«Tiveram a fineza de me apresentar todas as prisões do fascismo», ironizava para o título de uma das suas últimas entrevistas, em 2016, ao Observador. Também ele jornalista, num percurso de vida que foi muito para lá disso. Ruben de Carvalho, desaparecido na passada terça-feira, era o único membro do atual Comité Central do PCP que tinha estado preso nas prisões da PIDE. Foi funcionário do partido, ao qual aderiu em 1970, entre 1974 e 1997 – e deputado na Assembleia da República entre 1995 e 1998. Ficaria sobretudo conhecido como executivo da comissão organizadora da Festa do Avante!, cargo que desempenhou a partir de 1976.
O funeral de Ruben de Carvalho realiza-se neste domingo, em Lisboa, no cemitério do Alto de São João, onde o seu corpo será cremado após uma cerimónia marcada para as 15h. Hoje, o corpo do histórico comunista estárá, a partir das 17h30, em câmara ardente nos Paços do Concelho.
Na Câmara de Lisboa, era o responsável pelo Roteiro Antifascismo. E foi vereador da CDU nos anos em que a autarquia foi comandada por António Costa. «Sou suspeito para falar sobre o António Costa. Andei com ele ao colo e quando digo que andei com o António Costa ao colo não é uma figura de retórica. O meu pai e o pai do António Costa eram amigos. Quando eu tinha 18 anos o António Costa tinha dois ou três», disse na mesma entrevista ao Observador, em que comentou o facto de ter sido um dos apoiantes da solução governativa que vigorou ao longo desta legislatura.
«Votei favoravelmente esta solução que não marca nenhuma alteração particular da parte do PCP. Sempre defendemos a necessidade de uma alternativa de esquerda para a governação. Não tiramos nenhum coelho do chapéu». O que aconteceu em 2015, acrescentou, foi que se criaram «condições objetivas», referindo-se ao resultado eleitoral das últimas legislativas, «e subjetivas para que isso acontecesse».
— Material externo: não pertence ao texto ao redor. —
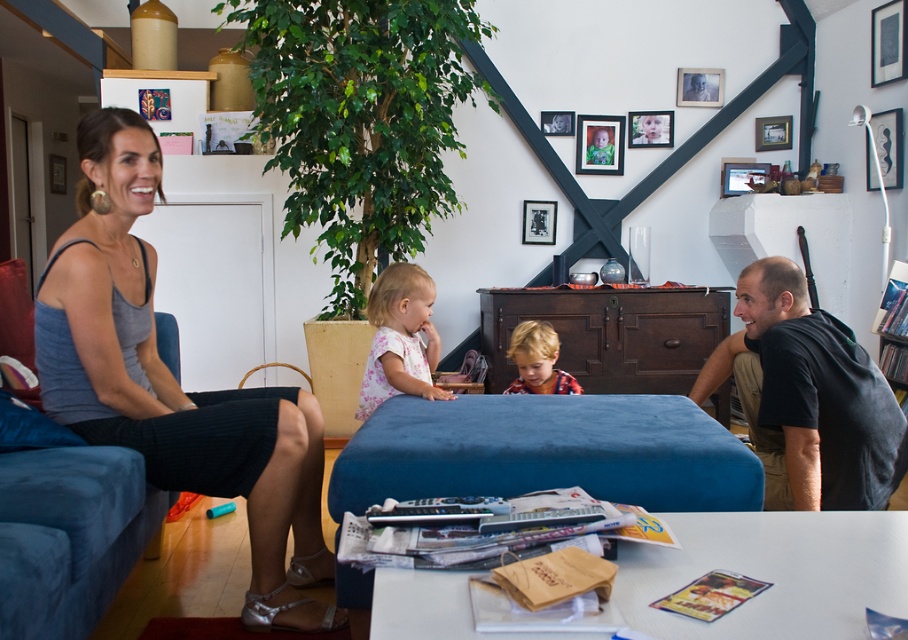 You are organizing a charity clothing drive and have a box that can only hold items wider than 20 inches. You find both the floral cotton shirt at center and the plaid cotton shirt at center. Which shirt should you place in the box based on their widths?

The floral cotton shirt at center should be placed in the box because its width surpasses the plaid cotton shirt at center, and if the plaid cotton shirt is wider than 20 inches, then the floral one would also qualify. However, without specific measurements, we can only confirm that the floral shirt is wider than the plaid one. If the plaid shirt meets the 20 inches requirement, the floral shirt would automatically fit the criteria as well.

You are a photographer setting up a shoot in this living room. You need to position a small lamp between the matte gray tank top at left and the blue fabric couch at left. Based on their positions, where should the lamp be placed?

The lamp should be placed between the matte gray tank top at left and the blue fabric couch at left, since the matte gray tank top at left is located above the blue fabric couch at left, so the lamp can be positioned below the matte gray tank top at left but above the blue fabric couch at left to maintain the spatial arrangement. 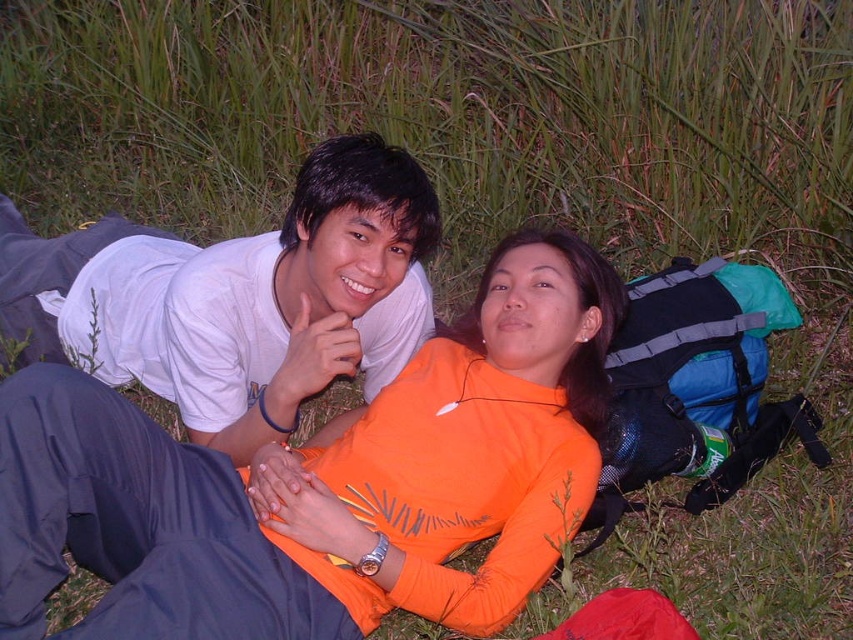 Question: Is orange fleece at center thinner than white matte t-shirt at upper left?

Choices:
 (A) yes
 (B) no

Answer: (A)

Question: Is orange fleece at center bigger than white matte t-shirt at upper left?

Choices:
 (A) no
 (B) yes

Answer: (A)

Question: Which point appears closest to the camera in this image?

Choices:
 (A) (74, 506)
 (B) (115, 308)

Answer: (A)

Question: Is orange fleece at center to the left of white matte t-shirt at upper left from the viewer's perspective?

Choices:
 (A) no
 (B) yes

Answer: (A)

Question: Which point appears closest to the camera in this image?

Choices:
 (A) (245, 337)
 (B) (393, 465)

Answer: (B) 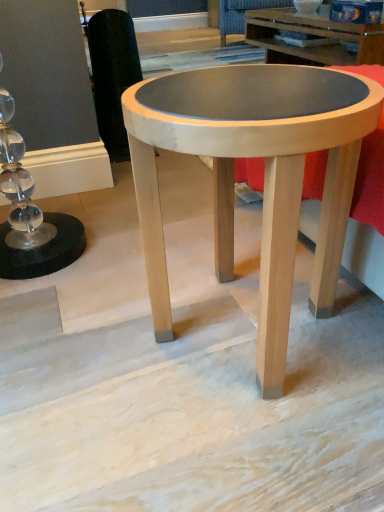 Question: From a real-world perspective, is velvet dark blue swivel chair at upper center, which appears as the second swivel chair when viewed from the front, positioned above or below matte wood coffee table at center?

Choices:
 (A) below
 (B) above

Answer: (A)

Question: Based on their positions, is velvet dark blue swivel chair at upper center, the 1th swivel chair when ordered from top to bottom, located to the left or right of matte wood coffee table at center?

Choices:
 (A) left
 (B) right

Answer: (B)

Question: Considering the real-world distances, which object is closest to the velvet dark blue swivel chair at upper center, the 1th swivel chair in the right-to-left sequence?

Choices:
 (A) matte wood coffee table at center
 (B) black fabric swivel chair at left, acting as the second swivel chair starting from the right

Answer: (B)

Question: Which of these objects is positioned farthest from the velvet dark blue swivel chair at upper center, acting as the second swivel chair starting from the bottom?

Choices:
 (A) matte wood coffee table at center
 (B) black fabric swivel chair at left, the 2th swivel chair in the back-to-front sequence

Answer: (A) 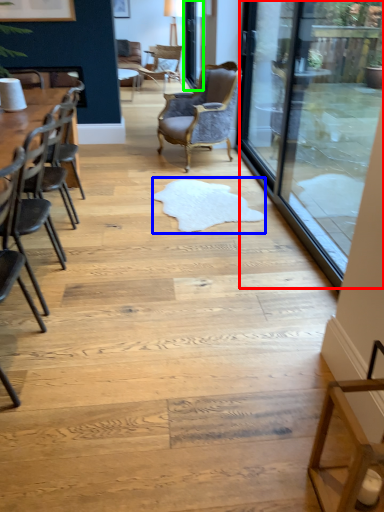 Question: Which object is positioned closest to glass door (highlighted by a red box)? Select from mat (highlighted by a blue box) and screen door (highlighted by a green box).

Choices:
 (A) mat
 (B) screen door

Answer: (A) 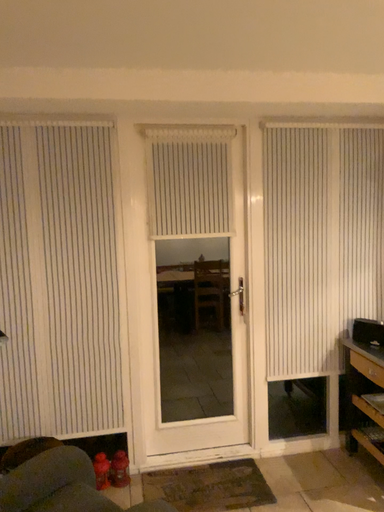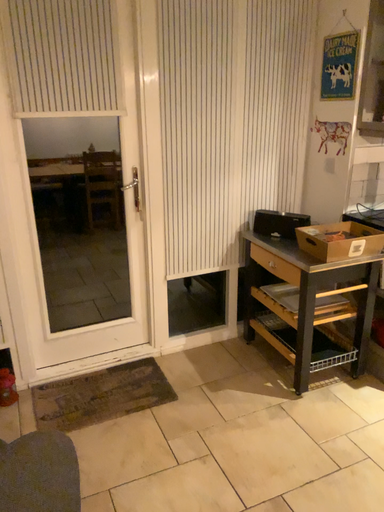 Question: How did the camera likely rotate when shooting the video?

Choices:
 (A) rotated downward
 (B) rotated upward

Answer: (A) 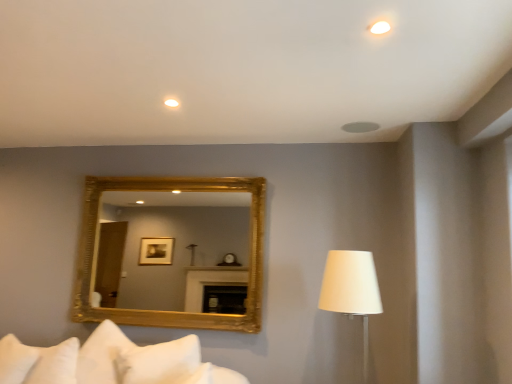 You are a GUI agent. You are given a task and a screenshot of the screen. Output one action in this format:
    pyautogui.click(x=<x>, y=<y>)
    Task: Click on the free spot behind white matte ceiling light at upper center, the 2th lighting from the top
    This screenshot has height=384, width=512.
    Given the screenshot: What is the action you would take?
    pyautogui.click(x=175, y=107) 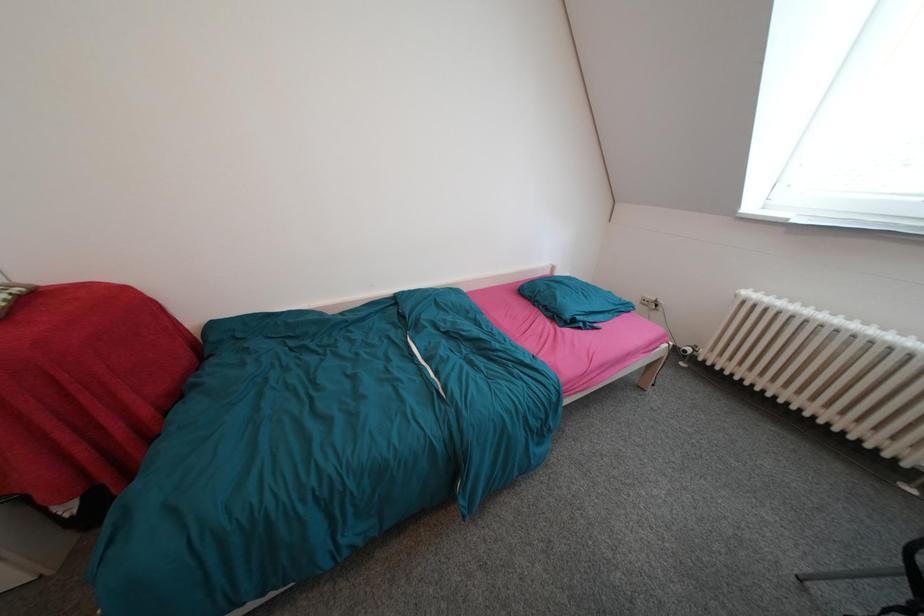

A sua importância quer no interior do partido quer na luta pela democracia foi, na sua morte, reconhecida nas notas de pesar dos vários partidos. Não só pelo PCP. Recordou Jerónimo de Sousa a forma como «abraçou, durante toda a sua vida, a luta pelo projeto do partido que o animava, que o acompanhou durante toda a sua vida, e é neste quadro que podemos dizer que era um homem de projeto, um homem que lutou pela liberdade, pela democracia, que tinha o seu projeto de luta pelo fim da exploração do homem pelo homem, na luta pelo socialismo e pelo comunismo».
Mas também o deputado centrista Telmo Correia o lembra como «uma figura superior da política portuguesa, da cultura portuguesa. Um adversário que nos merece muitíssimo respeito. E, além disso, uma pessoa sempre afável e sempre simpática». Para António Costa, que recordou «antes de mais, um amigo», «um homem de cultura e inteligência política invulgares», que «seduzia adversários». Para o Bloco de Esquerda, um homemque, mais do que um militante do PCP, foi um «militante da democracia e da liberdade».
Nascido em Lisboa a 21 de julho de 1944, Ruben Luís Tristão de Carvalho começou muito jovem a afirmar-se como uma voz ativa na luta contra o regime ditatorial do Estado Novo. Foi preso pela primeira vez aos 18 anos, mas a sua relação com a polícia já tinha começado uns anos antes, quando foi sovado numa manifestação. Antes de se tornar militante do PCP, foi membro das comissões juvenis de apoio à candidatura do General Humberto Delgado, em 1958, e da Comissão Democrática Eleitoral (CDE), entre 1960 e 1970.
O seu envolvimento na política tornaram-no num alvo apetecível para a PIDE. Foi preso por seis vezes e levado para os estabelecimentos prisionais de Caxias e do Aljube – a última das quais, a 7 de abril de 1974, 18 dias antes da revolução. Submetido à tortura do sono repetidas vezes, chegou a passar seis meses em isolamento.
No seu percurso político, além de ter desempenhado as funções de deputado na Assembleia da República e de vereador na Câmara de Lisboa, foi também chefe de gabinete do ministro Francisco Pereira de Moura no primeiro Governo Provisório após o 25 de Abril. Como jornalista, foi chefe de redação da Vida Mundial, redator e coordenador do jornal O Século e, entre 1974 e 1995, chefe de redação do semanário comunista Avante!. Como cronista, escreveu para vários jornais e nos últimos anos protagonizava, com Jaime Nogueira Pinto, na Antena 1, o programa de debate da atualidade Radicais Livres.
Publicou, em 1978, o livro Dossier Carlucci CIA (Editorial Avante), um livro sobre o embaixador dos EUA em Lisboa após a queda do Estado Novo, e organizou, para publicação a título póstumo, a obra de José Carlos Ary dos Santos, no livro As Palavras das Cantigas (Ed. Avante, 2018).
Vivia na Amadora, num rés-do-chão com as paredes forradas a livros e discos de vinil – uma garagem que tinha transformado em casa-biblioteca. Para lá da política, será recordado no mundo artístico como um melómano – do fado ao jazz e aos blues, género em que era especialista. E ficará para sempre associado às primeiras atuações em Portugal de nomes como Chico Buarque, Dexys Midnight Runners e Pete Seeger nas célebres festas do Avante!.